QUESTIONS RE THE EFFECT OF FEDERAL CIRCUIT DECISIONS
ON PATENT LITIGATION
by
Sheldon Mak Rose & Anderson
In view of Federal Circuit precedent, as compared to the status of the law prior to
1983:
- A patentee is more likely to send out a cease and desist letter before bringing suit.
VE Holding, 917 F.2d 1574; Tempco Elec. 819 F.2d 746
- For purposes of appeal, a patentee is more likely to choose a jury over a judge to
try his case.
- The patentee, with clear evidence of infringement, should usually move for a
preliminary injunction.
- The presumption of validity of 35 U.S.C. Section 282 is stronger than ever.
Roper Corp. 757 F.2d 1266
- The non-obvious defense is less likely to be successful when suing a company
founded by the inventor of the patent-in-suit.
Diamond Scientific Co. v. Ambico, Inc., 848 F.2d 1220
- The alleged infringer is more likely to stress the non-obviousness defense.
- In defending a design patent infringement action, the alleged infringer should
introduce evidence as to the level of ordinary skill in the art.
In re Cho, 813 F.2d 378
- The alleged infringer is more likely to stress the lack synergism of the claimed
invention.
Stratoflex Inc. v. Aeroquip, 713 F.2d 1530
- The patentee is less likely to stress secondary considerations in the case in chief,
relying on the presumption of validity.
Stratoflex Inc. v. Aeroquip Corp., 713 F.2d 1530
- The on sale bar is less likely to succeed as a defense.
UMC Electric, 816 F.2d 647
- The enablement defense is less likely to succeed as a defense.
- The defendant is more likely to conduct extensive discovery on how the invention
was to be implemented at the time of filing of the application.
- The defendant can succeed on an inequitable conduct defense by showing that a
material reference, known to the patentee and his patent attorney during
prosecution, through gross negligence, was not cited to the patent office.
Kingsdown Medical Consultants, Ltd. v.
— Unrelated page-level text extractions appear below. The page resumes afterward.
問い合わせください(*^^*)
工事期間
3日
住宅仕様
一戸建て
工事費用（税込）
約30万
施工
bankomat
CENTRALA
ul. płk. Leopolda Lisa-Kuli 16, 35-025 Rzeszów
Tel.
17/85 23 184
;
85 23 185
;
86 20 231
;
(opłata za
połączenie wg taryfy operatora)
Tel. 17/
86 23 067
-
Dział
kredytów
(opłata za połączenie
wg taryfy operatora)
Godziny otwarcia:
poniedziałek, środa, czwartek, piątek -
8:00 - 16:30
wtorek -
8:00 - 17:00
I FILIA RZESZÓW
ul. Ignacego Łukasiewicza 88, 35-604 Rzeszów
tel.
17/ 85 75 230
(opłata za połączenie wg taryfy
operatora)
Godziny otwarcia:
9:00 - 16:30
Hollister, Inc., 863 F.2d 867
- Infringement based on the doctrine of equivalents is less likely to be successful.
Principals:
Parts of patentee case Fed Circuit like, and certain defenses favored - go for
them when pick issues to try.
ANSWERS:
- False. VE Holding - corporate venue statute, personal jurisdiction
Tempco - First to file even when DJ action
- Not matter statistically; see pp. 860-61
- False; 1989-mid 1993 only 1 out of 9 affirmed, and that was against patentee; no
reversal where denied
- True; Patent born valid. Roper Corp. V. Litton
If validity key issue, patentee wants jury and defendant wants judge because judge
more likely that gov't wrong.
- True. Assignor estoppel. Bring motion for partial summary judgment.
- True; commercial success very important; affirmed 40% invalid for obviousness;
affirmed not obvious 82%
- True; not obviousness from eyers of an "ordinary intelligent man" or "ordinary
observer".
- True: lack of synergism not make invention obvious, but can be presence is indicative
of obviousness, so if present, patentee should introduce.
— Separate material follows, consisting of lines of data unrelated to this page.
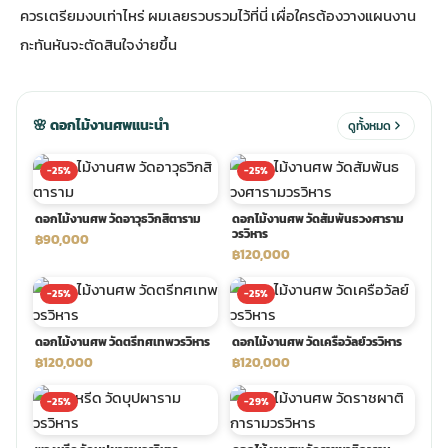
ควรเตรียมงบเท่าไหร่ ผมเลยรวบรวมไว้ที่นี่ เผื่อใครต้องวางแผนงาน
กะทันหันจะตัดสินใจง่ายขึ้น
ประดับเมรุ
ดอกไม้งานศพ กรุงเทพ
พวงหรีดดอกไม้สด ราคาถูก
เมรุ ออนไลน์
ดอกไม้งานศพ ปากคลองตลาด
สั่งพวงหรีด ออนไลน์
🌸 ดอกไม้งานศพแนะนำ
ดูทั้งหมด
เมรุ ส่งด่วน
ร้านดอกไม้งานศพ ใกล้ฉัน
ส่งพวงหรีด ด่วน กรุงเทพ
-25%
-25%
ดอกไม้งานศพ วัดอาวุธวิกสิตาราม
ดอกไม้งานศพ วัดสัมพันธวงศาราม
หน้าเมรุ กรุงเทพ
ดอกไม้งานศพ ราคาถูก
ร้านพวงหรีด กรุงเทพ ส่งฟรี
วรวิหาร
฿90,000
฿120,000
-25%
-25%
จัดดอกไม้งานศพ ราคา
พวงหรีด ปากคลองตลาด ราคา
ดอกไม้งานศพ วัดตรีทศเทพวรวิหาร
ดอกไม้งานศพ วัดเครือวัลย์วรวิหาร
ดอกไม้งานศพ ส่งฟรี
พวงหรีด ส่งด่วน วันนี้
฿120,000
฿120,000
-25%
-29%
ดอกไม้งานศพ ออนไลน์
- False. Must be considered. Stratoflex
- False - UMC reduction to practice not needed.
Invalid on-sale affirmed 63%
- False. Vas-Cath - drawing alone sufficient. Almost all lack of enablement invalidity
reversed, but best mode OK
- True. Best mode defense has positive reception. Even authority that can be
inadvertent, i.e. no intent. Good equitable argument to give patentee black hat before
jury.
- Need intent to deceive. Gross negligence by itself insufficient.
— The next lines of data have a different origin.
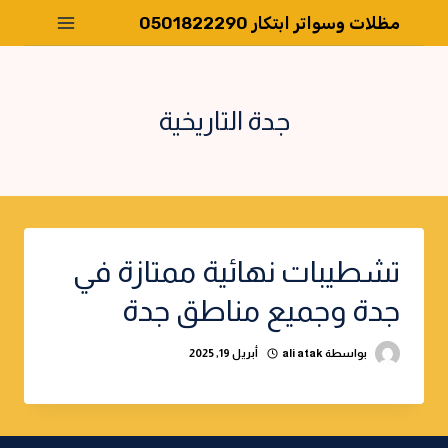
لتجاوز
مظلات وسواتر ابتكار 0501822290
لى
لمحتوى
جدة التاريخية
تشطيبات نهائية ممتازة في
جدة وجميع مناطق جدة
بواسطة
ali atak
أبريل 19, 2025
- True - gross negligence by itself sufficient, but retreated; only 46% are affirmed
- True
Penwalt- need every element
Wilson - hypothetical claim
London v Carson Piren - exception rather than the rule.
Conclusions
- Sue and then negotiate
- Non-infringement defense is best, followed by best mode
- Presumption of validity is great, particularly with commercial success; obviousness is
tough issue to win on. Assignor estoppel.
- Money recovery is significant.
- Win at the trial court - Don't try your case for the Appeals court.
- If validity is key issue, patentee wants jury and infringer wants judge. If infringement
is key issue, patentee wants judge and defendant wants jury.